Pokemon Go is a free application based on the hit cartoon show, Pokemon. It integrates an augmented reality onto a smartphone to allow users to feel like they are capturing Pokemon characters in real life. The app uses the same technology as Google Maps. To catch these characters, a person has to go outside and scan the surroundings with their phones to see if one of them is hiding in their area. The app also informs users if there are any Pokemon characters nearby. So yes, kids are outdoors, running around and hunting their favorite characters. The whole idea looked great… in theory. The problem of kids staying indoors was finally solved with this app, but an even bigger issue arose from it. In order to play, users need to be looking at their screens at all times. Necks bent and all, Pokemon Goers are highly focused on the application, leaving little to no room for attention to anything outside the screen borders.

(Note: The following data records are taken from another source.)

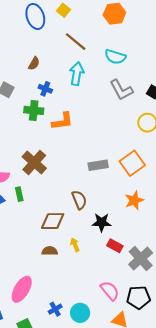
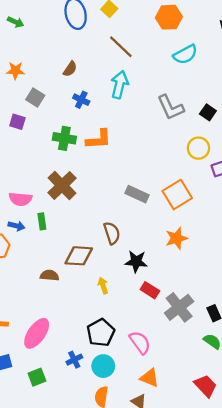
cyan semicircle: (115, 57) -> (185, 54), moved, turned -50
green cross: (34, 110) -> (64, 138), moved
gray rectangle: (98, 165) -> (137, 194), turned 30
brown semicircle: (50, 251) -> (50, 275), moved
black pentagon: (139, 297) -> (101, 333), moved, turned -30

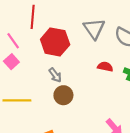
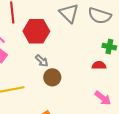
red semicircle: (105, 67) -> (99, 65), moved

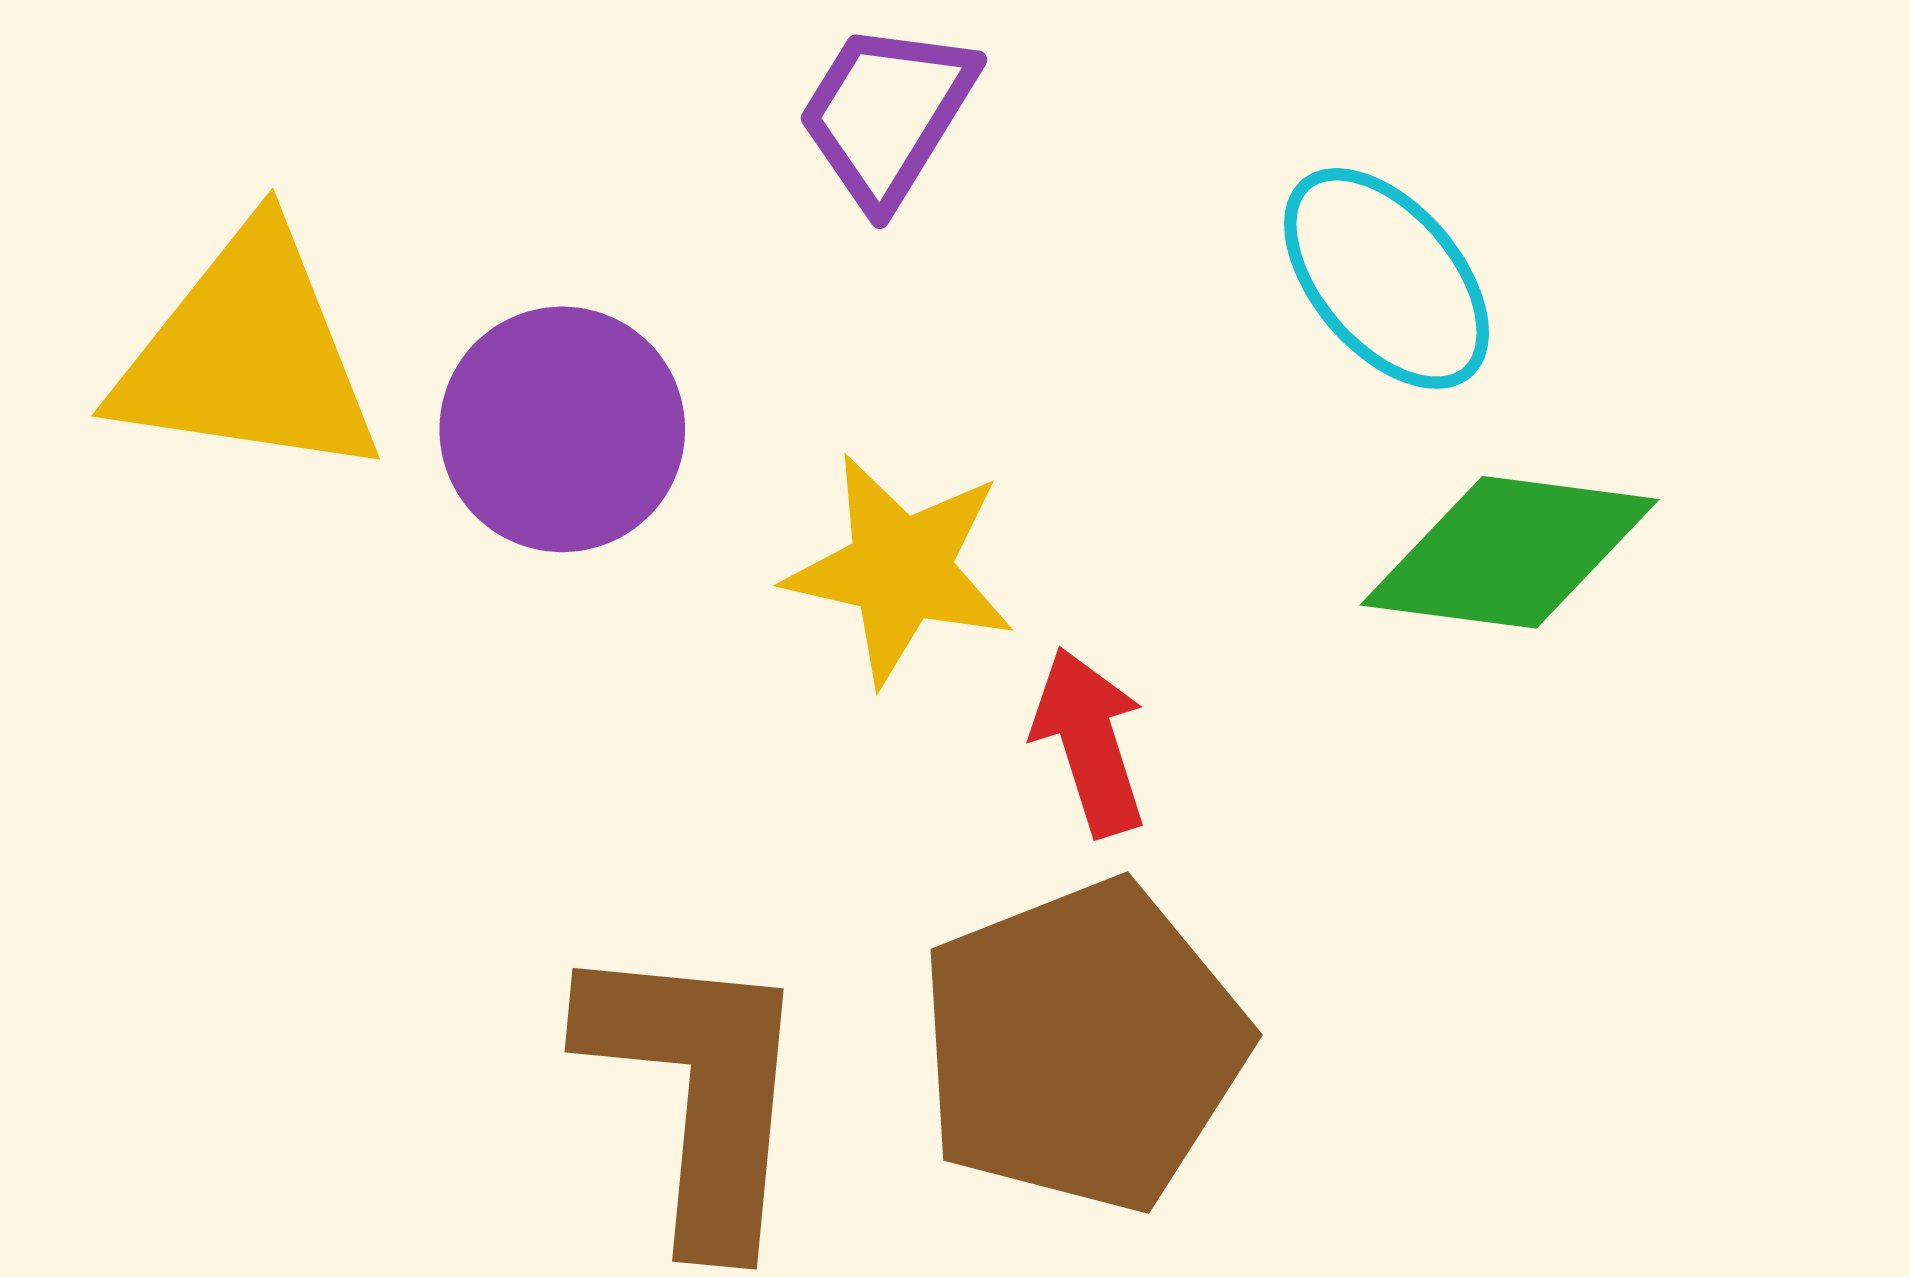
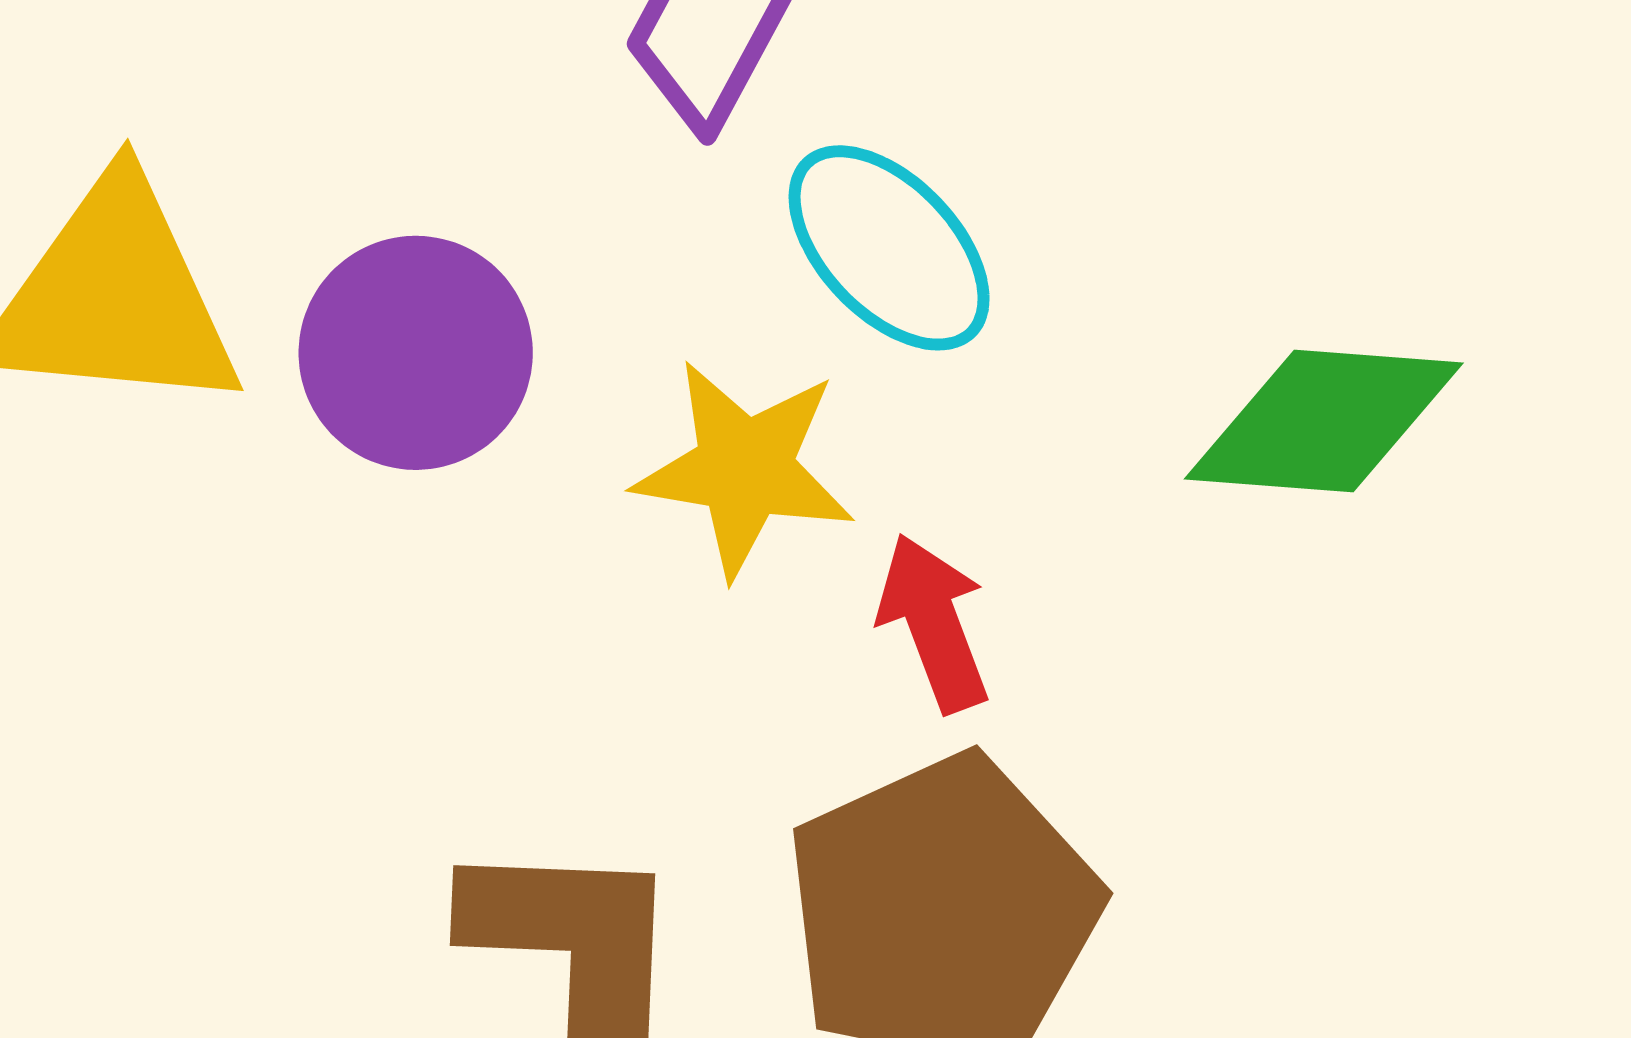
cyan ellipse: (1387, 278) -> (889, 248), moved

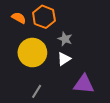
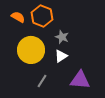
gray line: (37, 91) -> (42, 81), moved

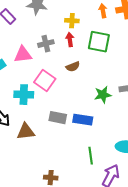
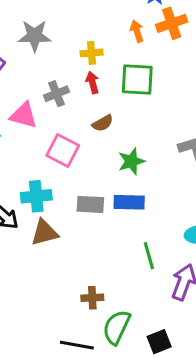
pink triangle: (23, 55) -> (24, 115), turned 30
cyan cross: (24, 95) -> (36, 196), moved
green star: (103, 95) -> (131, 161), moved

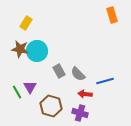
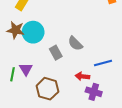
gray semicircle: (78, 74) -> (75, 43), moved
green line: (17, 92) -> (13, 74), turned 40
purple cross: (80, 113) -> (94, 92), moved

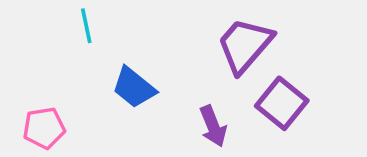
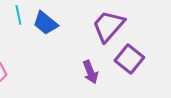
blue trapezoid: (134, 87) -> (45, 23), moved

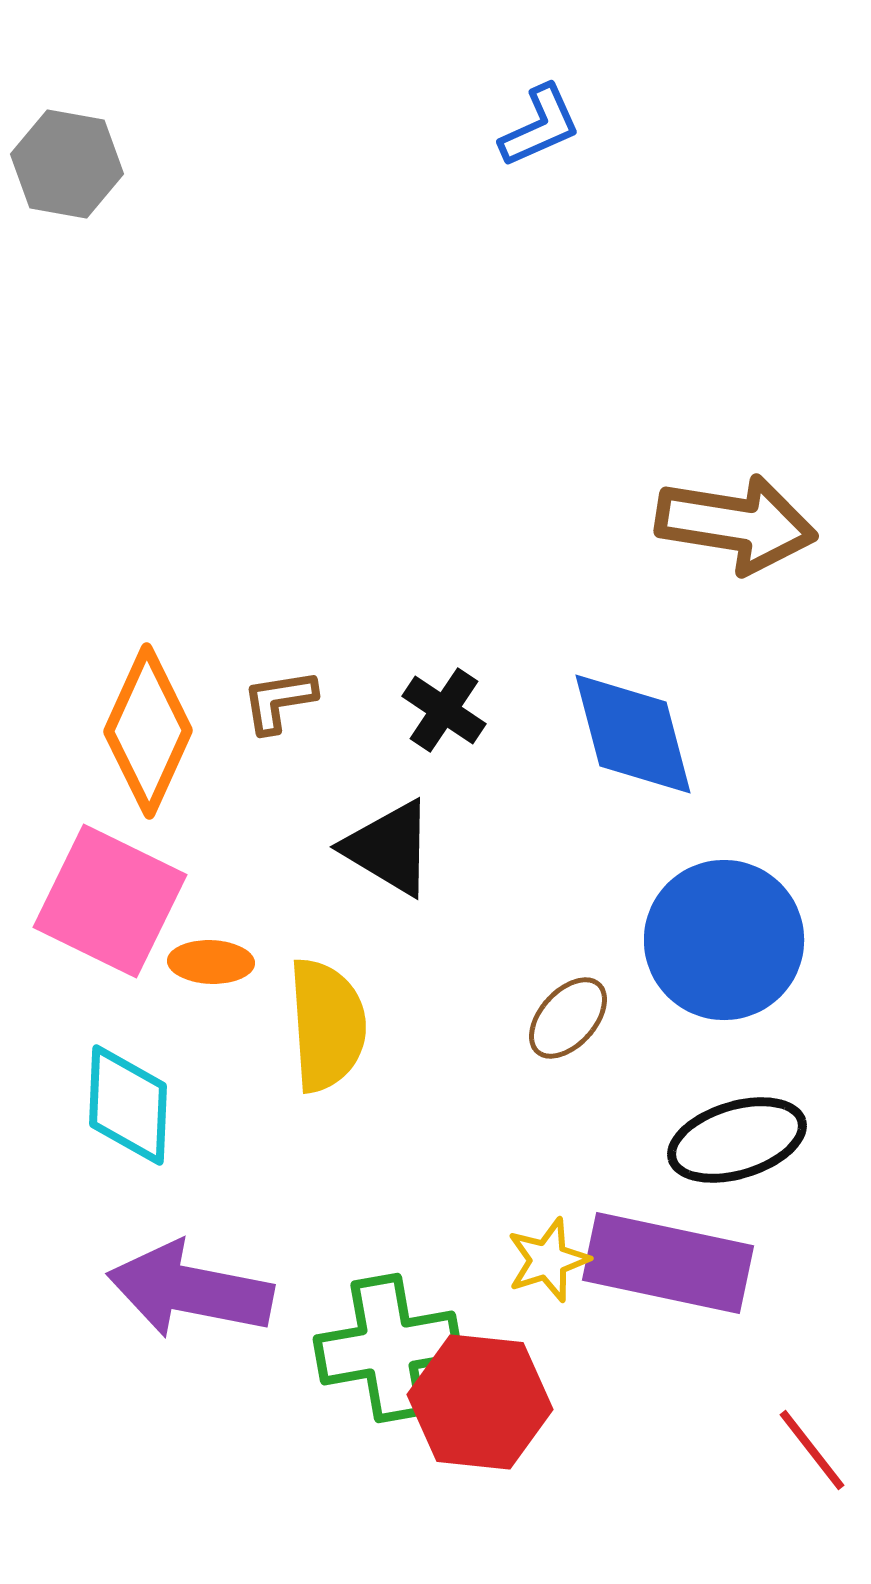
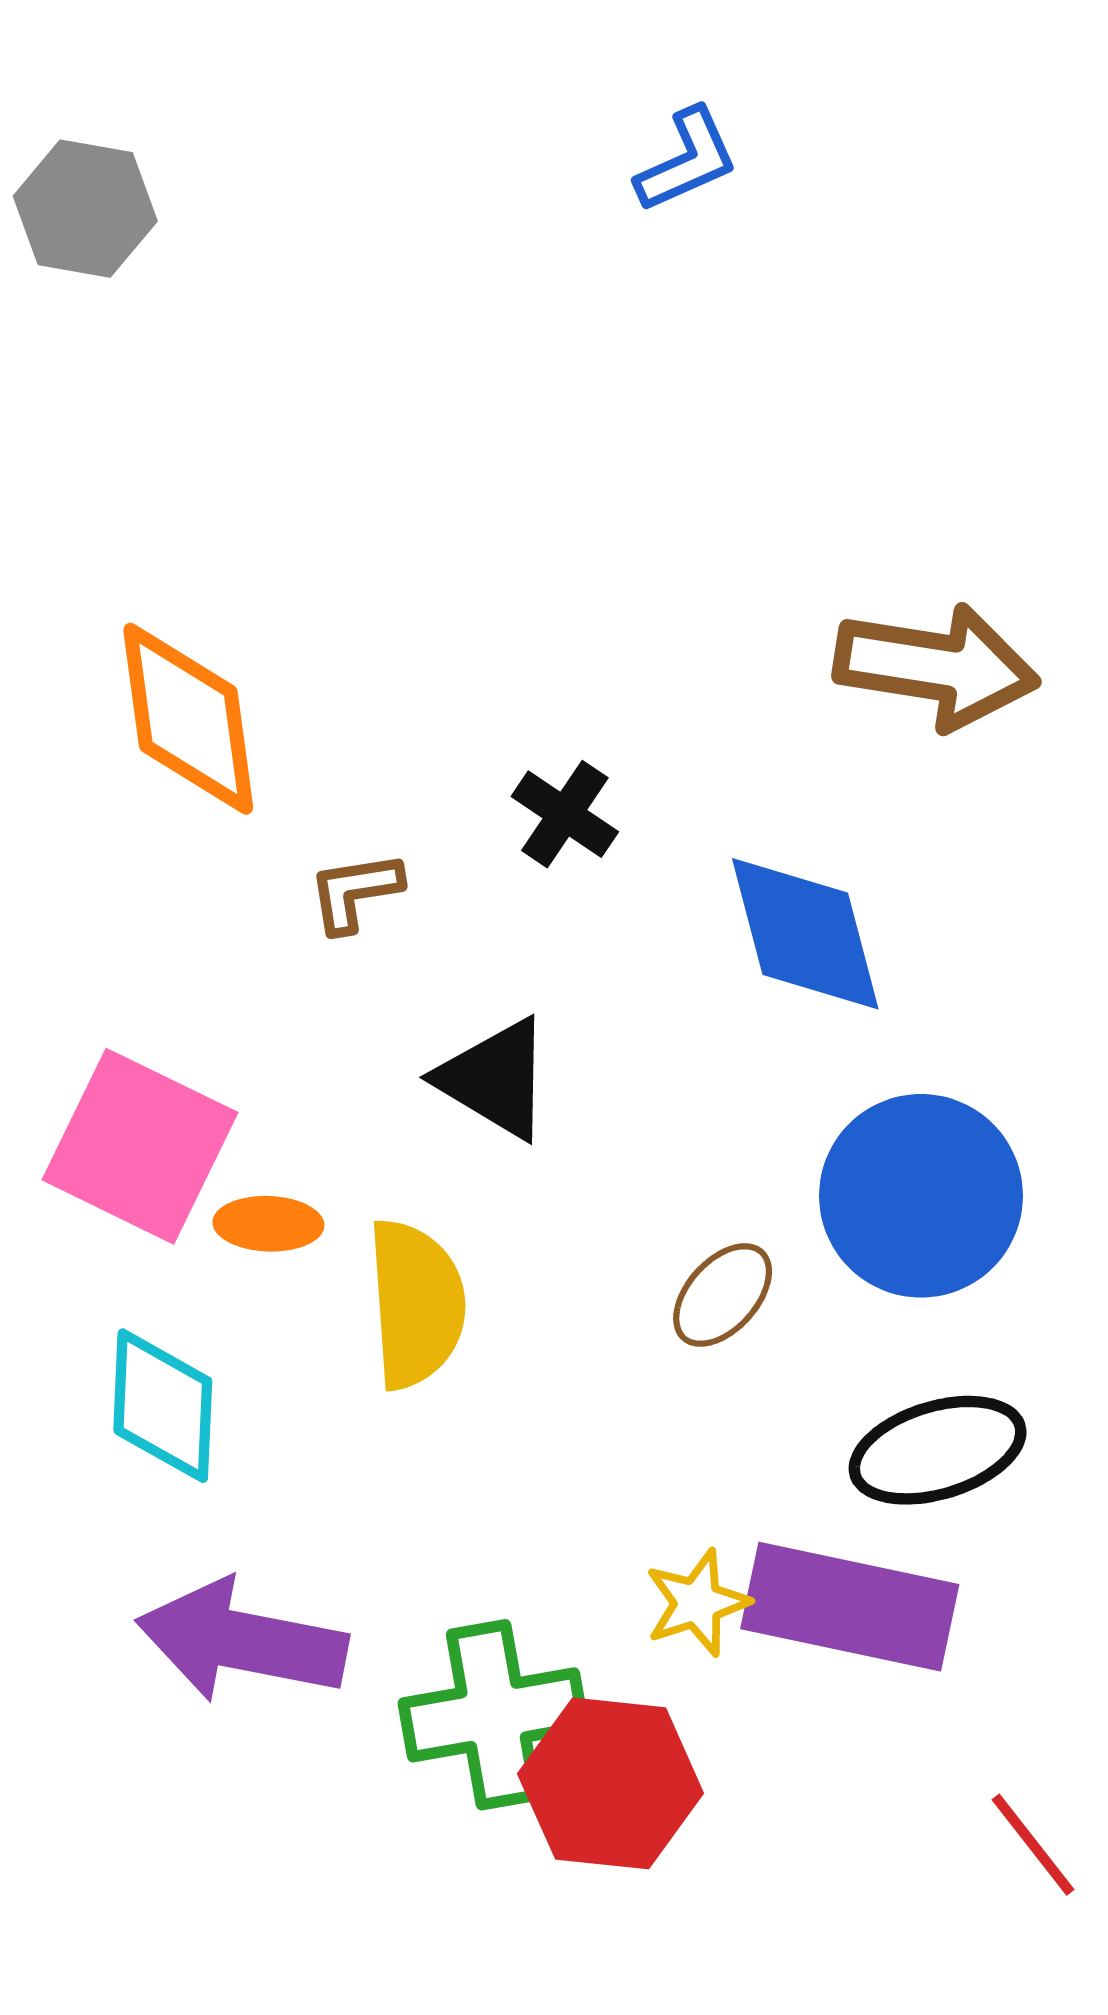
black cross: (444, 710) -> (565, 814), moved
orange diamond: (148, 731) -> (188, 719), moved, turned -32

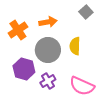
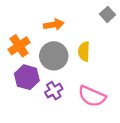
gray square: (86, 12) -> (108, 14), moved
orange cross: (18, 30) -> (19, 46), moved

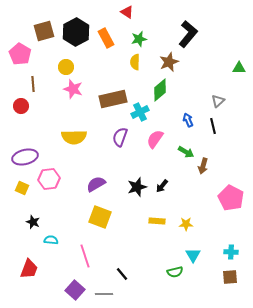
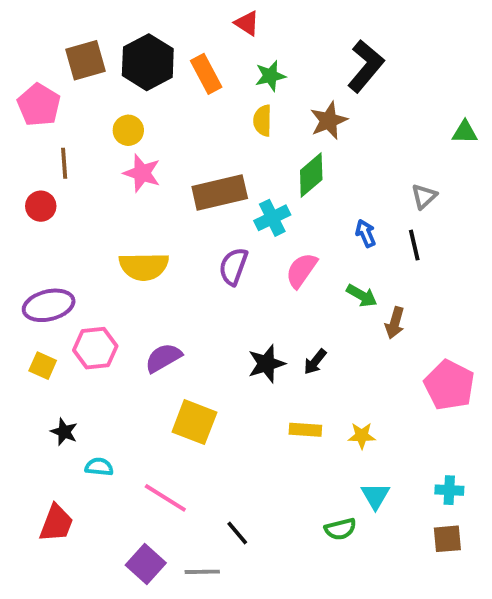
purple semicircle: (96, 184) -> (163, 358), moved
pink line: (85, 256) -> (165, 498), turned -40

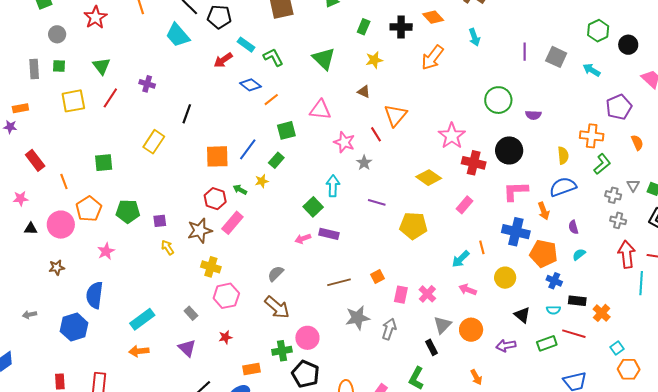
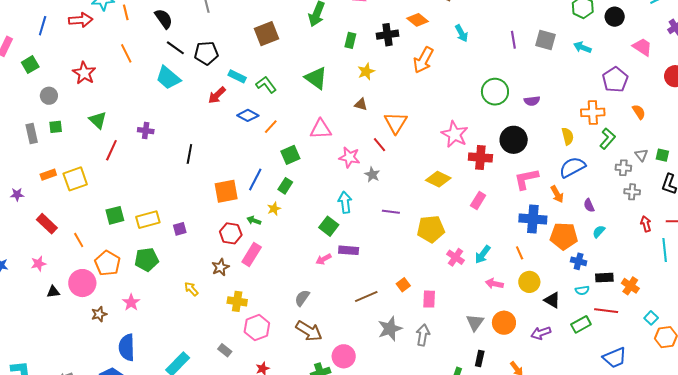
yellow square: (73, 101) -> (75, 179), moved
orange rectangle: (20, 108) -> (48, 175), moved
yellow rectangle: (154, 142) -> (148, 220), moved, turned 50
purple square: (160, 221) -> (180, 229), moved
brown star: (200, 231) -> (220, 267), size x0.7
orange line: (482, 247) -> (520, 253), moved
red arrow: (627, 254) -> (646, 224), size x0.6
brown star: (57, 267) -> (99, 314), moved
yellow circle: (505, 278) -> (529, 282), moved
pink cross: (427, 294) -> (456, 257), moved
black rectangle: (432, 347) -> (480, 358), moved, turned 49

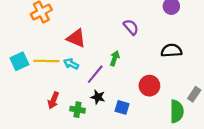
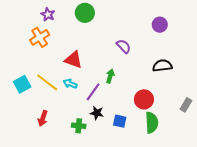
yellow line: (46, 61) -> (47, 82), turned 40
red arrow: (53, 100) -> (43, 118), moved
green semicircle: (177, 111) -> (152, 123), moved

Pokemon Go: The 20th Century’s Most Dangerous App

The neglect to surroundings serves as a recipe for chaos. Researchers from Purdue University’s Krannert School of Management conducted a study evaluating the influence of Pokemon Go in the five months following its release; they titled it – 

“Death by Pokemon!”

They reported a “disproportionate increase in vehicular crashes and associated vehicular damage, personal injuries, and fatalities in the vicinity of locations, called PokeStops, where users can play the game while driving.” The researchers also found that a total of 145,632 crashes and 29,370 personal injuries resulted from Pokemon Go usage. Car accidents increased by 47% in the Tippecanoe County in Indiana alone. The most tragic consequences of Pokemon Go include two fatalities that are directly correlated with the application.The researchers added, “On an even sadder note, our analyses indicate that the county would have experienced two fewer traffic fatalities had Pokémon GO not been introduced.” Having all the data at hand makes it very clear that the augmented reality Pokemon Go created was nonetheless unsynced to actual reality.  It was nice to see people playing outdoors for a change, but the price that was paid in consequence to the game’s release is nowhere near worth it.